In this slim and battered volume are contained translated texts of Blood Wedding (Bodas de Sangre), Yerma (Yerma) and The House of Bernarda Alba (La Casa de Bernarda Alba), collected here as a set of “rural” tragedies. Are they similar? Yes, in tone, plot and denouement, they are INCREDIBLY similar, and characters do seem to resonate and reappear throughout. The first two contain (some) dialogue in verse, and all of them focus on desperate, sad and lonely women in the countryside. In the countryside of Spain what feels like far more than 80 years ago.
To loosely summarise: Blood Wedding is about a heterosexual couple married to the wrong people, and they realise this on the woman’s wedding day and scandal ensues; Yerma (in my opinion the strongest of the three) focuses on a woman whose husband works on his farm ALL THE TIME and refuses to have the sex with her that will allow her to become pregnant and thus find purpose in her lonely life (Lorca’s tone) – she doesn’t go find another man to give her the juice, but she is accused of it anyway and scandal ensues; The House of Bernarda Alba focuses on a large family (five daughters and a freshly-widowed matriarch) and its servants, as two of the daughters fight over the fiancé of a third: this one’s a bit messy but, needless to say, scandal ensues.

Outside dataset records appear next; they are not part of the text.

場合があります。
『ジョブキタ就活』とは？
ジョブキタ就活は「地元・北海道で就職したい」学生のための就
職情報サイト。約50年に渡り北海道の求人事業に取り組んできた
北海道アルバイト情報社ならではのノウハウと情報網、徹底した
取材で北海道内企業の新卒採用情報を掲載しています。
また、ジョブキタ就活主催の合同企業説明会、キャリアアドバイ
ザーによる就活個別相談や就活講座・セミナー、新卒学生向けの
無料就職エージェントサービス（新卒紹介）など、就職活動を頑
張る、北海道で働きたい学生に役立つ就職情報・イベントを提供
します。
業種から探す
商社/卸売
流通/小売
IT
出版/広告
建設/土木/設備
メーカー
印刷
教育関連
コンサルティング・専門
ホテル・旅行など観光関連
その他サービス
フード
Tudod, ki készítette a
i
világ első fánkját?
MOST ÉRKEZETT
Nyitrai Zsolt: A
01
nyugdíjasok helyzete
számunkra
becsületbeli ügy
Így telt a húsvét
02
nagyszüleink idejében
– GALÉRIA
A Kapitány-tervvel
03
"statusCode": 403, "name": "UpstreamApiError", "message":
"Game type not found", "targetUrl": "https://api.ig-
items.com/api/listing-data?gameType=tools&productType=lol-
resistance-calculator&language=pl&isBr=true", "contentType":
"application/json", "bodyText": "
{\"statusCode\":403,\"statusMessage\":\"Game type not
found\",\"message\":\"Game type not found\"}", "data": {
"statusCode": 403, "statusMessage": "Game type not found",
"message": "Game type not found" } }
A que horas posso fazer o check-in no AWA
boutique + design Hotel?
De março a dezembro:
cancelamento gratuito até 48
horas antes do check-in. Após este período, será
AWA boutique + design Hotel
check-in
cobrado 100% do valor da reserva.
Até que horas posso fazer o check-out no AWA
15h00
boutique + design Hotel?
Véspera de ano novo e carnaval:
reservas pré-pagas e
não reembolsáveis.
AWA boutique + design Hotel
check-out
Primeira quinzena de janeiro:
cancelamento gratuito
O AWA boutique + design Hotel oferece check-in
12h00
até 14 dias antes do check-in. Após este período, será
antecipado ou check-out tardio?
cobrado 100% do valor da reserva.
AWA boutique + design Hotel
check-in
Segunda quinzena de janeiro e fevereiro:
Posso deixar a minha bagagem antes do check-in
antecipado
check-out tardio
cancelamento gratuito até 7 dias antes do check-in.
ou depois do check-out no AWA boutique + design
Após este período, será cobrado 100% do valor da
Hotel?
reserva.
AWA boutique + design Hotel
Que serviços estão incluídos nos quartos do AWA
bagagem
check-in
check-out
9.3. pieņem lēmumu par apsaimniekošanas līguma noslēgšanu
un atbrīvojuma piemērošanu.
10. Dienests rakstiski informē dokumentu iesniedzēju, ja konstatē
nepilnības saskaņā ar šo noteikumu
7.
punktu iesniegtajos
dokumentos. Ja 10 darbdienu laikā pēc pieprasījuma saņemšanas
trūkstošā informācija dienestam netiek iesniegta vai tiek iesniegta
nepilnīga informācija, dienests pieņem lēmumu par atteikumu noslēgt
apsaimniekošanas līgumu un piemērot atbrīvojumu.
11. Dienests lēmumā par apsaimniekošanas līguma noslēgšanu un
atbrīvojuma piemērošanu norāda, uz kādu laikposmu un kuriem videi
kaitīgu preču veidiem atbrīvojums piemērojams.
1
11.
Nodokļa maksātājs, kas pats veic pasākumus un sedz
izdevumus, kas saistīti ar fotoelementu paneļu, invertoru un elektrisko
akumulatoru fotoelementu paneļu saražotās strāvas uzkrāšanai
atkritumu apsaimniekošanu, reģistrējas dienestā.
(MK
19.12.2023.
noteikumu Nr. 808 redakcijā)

All of the texts speak at great length of the horrors of being a woman in Spain at this point in time – the powerlessness, the lack of opportunity, the problems with male-dominated/controlled society, but also (and this is where the plays’ LACK of feminist credentials becomes apparent) the inability for women to successfully govern themselves when left alone.
So in the plays’ focus on women*, yes, there is something liberal and modern about the texts. Also there is discussion of problems within rural society – sexuality and purposelessness if without a job OR a man (there is some discussion of class), lots about propriety and ideas of chasteness and behaviour and shame and… Ideologically, there is a lot of interest in here, and most of the good stuff is present and at its strongest in Yerma.
But, ultimately, are they any good?
Not universally, no. Bernarda Alba falls apart in its concluding “women need men to keep them sane” message at the very end; all three have utterly stupid and unnecessary deaths at their conclusions; the occasional verse used in BW and Yerma is a bit irritating; and all three are so resolutely of a time and of social mores so distant from those of today that it is difficult (except in Yerma) to see any relevance to the modern age.
I’d never read any Lorca before, and I shan’t be rushing out to read any more, to be honest. Yerma is interesting and I would, I suppose, recommend that, but the other two weren’t anything special at all.
Maybe in the 30s this was radical. Maybe the translation I read was mediocre**. But (other than Yerma) I found very little here that could be applied with any relevance or importance to the 21st century.
A bit of a disappointment.
* This negroni is huge, I’m only halfway through and I feel a little… odd…
** By James Graham-Luján and Richard L. O’Connell.